TASK OBJECTIVE: Extract every line from the records below that contains the word "header".

PROVIDED DATA:
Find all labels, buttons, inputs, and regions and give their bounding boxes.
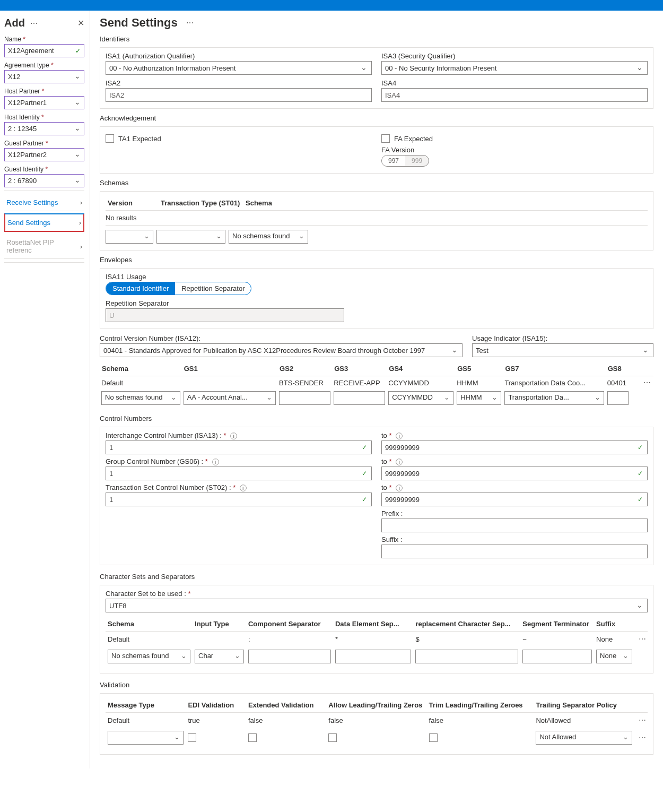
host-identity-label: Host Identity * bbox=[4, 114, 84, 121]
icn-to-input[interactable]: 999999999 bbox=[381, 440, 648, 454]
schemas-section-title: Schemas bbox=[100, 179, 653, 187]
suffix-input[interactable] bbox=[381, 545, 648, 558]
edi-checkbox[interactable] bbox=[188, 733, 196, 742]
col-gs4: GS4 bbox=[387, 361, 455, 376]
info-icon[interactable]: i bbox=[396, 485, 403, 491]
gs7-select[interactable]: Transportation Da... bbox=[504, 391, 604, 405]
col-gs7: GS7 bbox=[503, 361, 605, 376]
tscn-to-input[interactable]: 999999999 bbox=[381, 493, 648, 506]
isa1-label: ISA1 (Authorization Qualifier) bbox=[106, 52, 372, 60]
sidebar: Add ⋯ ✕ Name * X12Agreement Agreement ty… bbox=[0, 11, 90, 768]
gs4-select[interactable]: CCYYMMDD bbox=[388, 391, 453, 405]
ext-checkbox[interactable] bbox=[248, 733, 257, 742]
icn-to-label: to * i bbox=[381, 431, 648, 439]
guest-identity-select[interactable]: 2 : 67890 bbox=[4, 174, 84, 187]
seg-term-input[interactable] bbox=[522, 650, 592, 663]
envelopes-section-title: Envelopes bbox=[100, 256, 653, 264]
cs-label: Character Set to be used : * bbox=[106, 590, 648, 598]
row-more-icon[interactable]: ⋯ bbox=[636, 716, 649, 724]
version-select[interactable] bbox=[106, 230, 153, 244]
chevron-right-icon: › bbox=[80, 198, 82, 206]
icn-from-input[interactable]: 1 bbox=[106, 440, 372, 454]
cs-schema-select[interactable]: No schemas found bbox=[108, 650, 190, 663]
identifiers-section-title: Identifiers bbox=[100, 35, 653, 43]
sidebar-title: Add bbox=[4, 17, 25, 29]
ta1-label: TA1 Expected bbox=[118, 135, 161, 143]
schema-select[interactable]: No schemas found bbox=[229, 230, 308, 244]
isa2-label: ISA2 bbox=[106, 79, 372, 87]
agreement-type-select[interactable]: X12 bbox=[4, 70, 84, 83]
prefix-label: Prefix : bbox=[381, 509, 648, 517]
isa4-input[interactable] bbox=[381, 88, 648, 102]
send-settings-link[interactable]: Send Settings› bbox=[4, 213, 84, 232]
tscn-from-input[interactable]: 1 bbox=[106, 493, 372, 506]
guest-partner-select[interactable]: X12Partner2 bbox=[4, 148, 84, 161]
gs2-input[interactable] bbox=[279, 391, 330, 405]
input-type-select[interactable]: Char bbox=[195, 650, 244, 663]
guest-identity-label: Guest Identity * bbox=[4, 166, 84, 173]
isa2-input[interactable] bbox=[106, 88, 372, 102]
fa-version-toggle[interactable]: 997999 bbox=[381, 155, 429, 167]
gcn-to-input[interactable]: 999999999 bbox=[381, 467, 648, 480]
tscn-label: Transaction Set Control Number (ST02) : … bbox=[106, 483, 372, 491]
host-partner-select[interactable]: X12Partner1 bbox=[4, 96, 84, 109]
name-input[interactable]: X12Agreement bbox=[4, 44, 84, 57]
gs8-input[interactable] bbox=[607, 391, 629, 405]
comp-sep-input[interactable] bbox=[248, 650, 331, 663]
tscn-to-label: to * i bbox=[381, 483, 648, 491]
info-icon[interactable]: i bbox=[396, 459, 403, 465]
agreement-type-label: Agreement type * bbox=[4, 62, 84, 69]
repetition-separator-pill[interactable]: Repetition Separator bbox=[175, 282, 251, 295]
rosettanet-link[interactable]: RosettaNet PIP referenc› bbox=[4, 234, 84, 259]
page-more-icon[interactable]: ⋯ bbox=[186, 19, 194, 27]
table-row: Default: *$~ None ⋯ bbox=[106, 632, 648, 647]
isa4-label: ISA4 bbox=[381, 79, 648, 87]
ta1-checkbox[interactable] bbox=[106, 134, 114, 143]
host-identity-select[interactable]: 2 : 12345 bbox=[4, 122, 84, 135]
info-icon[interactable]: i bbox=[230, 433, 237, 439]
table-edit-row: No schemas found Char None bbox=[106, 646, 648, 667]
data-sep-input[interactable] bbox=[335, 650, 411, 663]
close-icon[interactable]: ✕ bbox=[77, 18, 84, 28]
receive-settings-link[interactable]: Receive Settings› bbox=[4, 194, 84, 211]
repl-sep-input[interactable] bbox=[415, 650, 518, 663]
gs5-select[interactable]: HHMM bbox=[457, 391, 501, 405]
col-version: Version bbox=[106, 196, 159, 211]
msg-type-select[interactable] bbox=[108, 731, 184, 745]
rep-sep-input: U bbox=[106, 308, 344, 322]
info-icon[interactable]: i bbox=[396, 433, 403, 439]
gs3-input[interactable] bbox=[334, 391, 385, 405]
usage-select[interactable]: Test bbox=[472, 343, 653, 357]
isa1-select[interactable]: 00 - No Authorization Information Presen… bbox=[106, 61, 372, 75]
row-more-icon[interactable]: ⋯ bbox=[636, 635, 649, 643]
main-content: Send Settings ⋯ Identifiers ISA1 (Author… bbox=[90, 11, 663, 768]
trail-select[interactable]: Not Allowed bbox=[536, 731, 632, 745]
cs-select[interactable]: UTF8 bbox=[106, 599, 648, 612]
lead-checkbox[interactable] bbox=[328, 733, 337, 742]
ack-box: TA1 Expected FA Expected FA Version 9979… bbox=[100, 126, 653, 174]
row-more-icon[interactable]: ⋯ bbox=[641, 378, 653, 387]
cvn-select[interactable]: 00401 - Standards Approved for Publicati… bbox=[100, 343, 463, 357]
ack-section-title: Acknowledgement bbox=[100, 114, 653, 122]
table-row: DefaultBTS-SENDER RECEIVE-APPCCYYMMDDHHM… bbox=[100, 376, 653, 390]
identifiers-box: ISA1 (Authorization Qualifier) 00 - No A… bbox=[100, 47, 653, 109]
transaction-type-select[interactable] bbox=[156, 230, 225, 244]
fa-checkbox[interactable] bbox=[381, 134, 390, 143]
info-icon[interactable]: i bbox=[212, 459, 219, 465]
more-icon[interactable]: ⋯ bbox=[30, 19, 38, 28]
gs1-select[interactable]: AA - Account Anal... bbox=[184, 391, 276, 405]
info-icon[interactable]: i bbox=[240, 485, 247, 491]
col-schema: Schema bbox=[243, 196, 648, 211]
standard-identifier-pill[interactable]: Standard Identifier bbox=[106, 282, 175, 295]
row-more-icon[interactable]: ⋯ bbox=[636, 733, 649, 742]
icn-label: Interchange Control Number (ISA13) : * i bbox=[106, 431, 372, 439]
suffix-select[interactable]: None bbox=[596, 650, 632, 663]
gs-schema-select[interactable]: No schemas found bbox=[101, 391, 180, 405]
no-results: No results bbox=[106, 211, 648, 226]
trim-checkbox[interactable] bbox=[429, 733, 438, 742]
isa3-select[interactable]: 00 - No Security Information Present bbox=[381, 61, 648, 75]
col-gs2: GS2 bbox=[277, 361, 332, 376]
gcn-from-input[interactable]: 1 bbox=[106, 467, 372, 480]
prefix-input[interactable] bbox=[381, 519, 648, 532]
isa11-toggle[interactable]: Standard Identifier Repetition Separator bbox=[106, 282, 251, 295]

==

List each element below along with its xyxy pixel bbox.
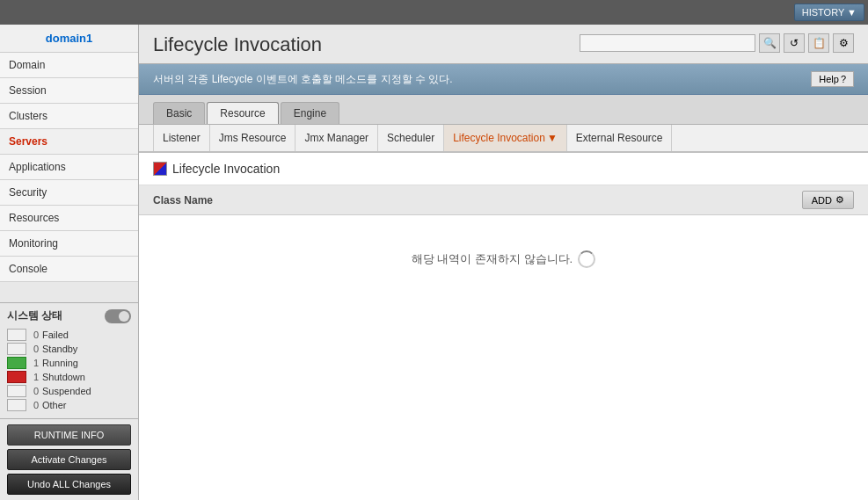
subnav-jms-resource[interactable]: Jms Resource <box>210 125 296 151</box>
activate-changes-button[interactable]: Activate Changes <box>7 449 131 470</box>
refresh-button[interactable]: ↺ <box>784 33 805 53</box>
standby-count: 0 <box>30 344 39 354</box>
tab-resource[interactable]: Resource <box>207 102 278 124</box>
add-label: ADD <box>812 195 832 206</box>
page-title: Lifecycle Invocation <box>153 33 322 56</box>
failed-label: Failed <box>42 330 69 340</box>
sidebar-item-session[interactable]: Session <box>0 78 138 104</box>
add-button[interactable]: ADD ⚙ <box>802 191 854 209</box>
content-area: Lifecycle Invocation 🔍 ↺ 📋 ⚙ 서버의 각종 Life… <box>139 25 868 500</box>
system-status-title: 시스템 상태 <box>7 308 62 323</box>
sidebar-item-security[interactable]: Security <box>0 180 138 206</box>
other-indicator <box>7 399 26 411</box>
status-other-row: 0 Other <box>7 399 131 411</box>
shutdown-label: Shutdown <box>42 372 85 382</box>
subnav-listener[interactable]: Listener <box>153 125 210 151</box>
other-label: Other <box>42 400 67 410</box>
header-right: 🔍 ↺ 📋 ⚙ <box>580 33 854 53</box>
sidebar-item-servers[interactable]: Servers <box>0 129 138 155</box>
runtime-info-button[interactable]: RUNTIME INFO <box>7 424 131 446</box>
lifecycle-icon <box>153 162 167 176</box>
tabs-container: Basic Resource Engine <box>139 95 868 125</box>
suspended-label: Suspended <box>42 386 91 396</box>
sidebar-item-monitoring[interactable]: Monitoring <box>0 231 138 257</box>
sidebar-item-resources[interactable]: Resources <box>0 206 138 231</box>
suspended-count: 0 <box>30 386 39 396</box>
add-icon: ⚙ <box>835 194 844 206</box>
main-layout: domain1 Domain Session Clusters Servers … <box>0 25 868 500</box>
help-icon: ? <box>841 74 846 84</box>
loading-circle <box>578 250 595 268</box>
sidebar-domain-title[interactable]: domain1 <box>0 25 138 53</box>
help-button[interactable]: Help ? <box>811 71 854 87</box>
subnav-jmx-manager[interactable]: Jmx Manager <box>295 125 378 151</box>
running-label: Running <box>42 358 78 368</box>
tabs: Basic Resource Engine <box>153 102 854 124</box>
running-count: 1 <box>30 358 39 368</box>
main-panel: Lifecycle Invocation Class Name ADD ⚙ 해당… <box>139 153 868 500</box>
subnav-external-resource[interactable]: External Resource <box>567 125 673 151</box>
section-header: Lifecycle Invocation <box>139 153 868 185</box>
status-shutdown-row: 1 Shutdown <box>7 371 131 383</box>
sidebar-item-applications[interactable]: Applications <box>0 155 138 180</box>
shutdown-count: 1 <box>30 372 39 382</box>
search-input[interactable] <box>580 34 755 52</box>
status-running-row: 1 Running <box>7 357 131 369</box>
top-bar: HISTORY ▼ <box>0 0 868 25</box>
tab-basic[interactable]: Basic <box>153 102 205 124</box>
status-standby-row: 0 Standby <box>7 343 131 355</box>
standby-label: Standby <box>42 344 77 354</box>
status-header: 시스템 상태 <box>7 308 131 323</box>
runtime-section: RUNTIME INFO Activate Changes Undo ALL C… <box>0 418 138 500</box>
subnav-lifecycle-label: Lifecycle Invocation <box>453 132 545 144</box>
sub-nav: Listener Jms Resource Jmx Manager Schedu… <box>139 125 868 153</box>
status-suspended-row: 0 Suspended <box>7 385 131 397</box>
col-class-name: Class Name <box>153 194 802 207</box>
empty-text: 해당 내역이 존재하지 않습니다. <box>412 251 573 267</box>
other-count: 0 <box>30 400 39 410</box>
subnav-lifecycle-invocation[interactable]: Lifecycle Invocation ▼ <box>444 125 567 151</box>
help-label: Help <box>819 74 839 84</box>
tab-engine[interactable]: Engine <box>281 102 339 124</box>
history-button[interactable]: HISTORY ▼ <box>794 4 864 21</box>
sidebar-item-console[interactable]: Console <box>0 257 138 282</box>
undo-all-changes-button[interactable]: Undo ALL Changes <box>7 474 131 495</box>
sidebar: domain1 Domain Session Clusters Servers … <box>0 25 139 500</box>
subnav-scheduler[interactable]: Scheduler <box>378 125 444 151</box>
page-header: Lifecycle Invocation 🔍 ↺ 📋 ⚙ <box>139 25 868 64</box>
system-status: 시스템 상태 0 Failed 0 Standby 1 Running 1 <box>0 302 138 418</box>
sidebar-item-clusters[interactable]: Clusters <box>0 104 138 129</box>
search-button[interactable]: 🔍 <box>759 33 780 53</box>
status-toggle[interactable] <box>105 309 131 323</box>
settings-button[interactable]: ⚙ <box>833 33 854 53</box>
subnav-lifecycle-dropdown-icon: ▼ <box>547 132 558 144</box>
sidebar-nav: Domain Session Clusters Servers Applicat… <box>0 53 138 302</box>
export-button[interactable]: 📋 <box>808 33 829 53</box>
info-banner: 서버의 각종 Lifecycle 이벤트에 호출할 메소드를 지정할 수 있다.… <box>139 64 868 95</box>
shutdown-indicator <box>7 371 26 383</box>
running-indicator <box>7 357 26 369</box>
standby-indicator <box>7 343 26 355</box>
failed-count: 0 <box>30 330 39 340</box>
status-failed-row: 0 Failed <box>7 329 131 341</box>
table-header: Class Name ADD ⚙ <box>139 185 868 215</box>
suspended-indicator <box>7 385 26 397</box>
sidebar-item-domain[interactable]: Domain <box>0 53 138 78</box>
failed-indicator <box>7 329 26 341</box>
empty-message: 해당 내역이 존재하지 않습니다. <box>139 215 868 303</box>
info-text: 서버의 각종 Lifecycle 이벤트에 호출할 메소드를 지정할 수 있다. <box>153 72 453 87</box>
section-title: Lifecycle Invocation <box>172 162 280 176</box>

REPLY:
header-right: 🔍 ↺ 📋 ⚙ <box>580 33 854 53</box>
section-header: Lifecycle Invocation <box>139 153 868 185</box>
status-header: 시스템 상태 <box>7 308 131 323</box>
page-header: Lifecycle Invocation 🔍 ↺ 📋 ⚙ <box>139 25 868 64</box>
table-header: Class Name ADD ⚙ <box>139 185 868 215</box>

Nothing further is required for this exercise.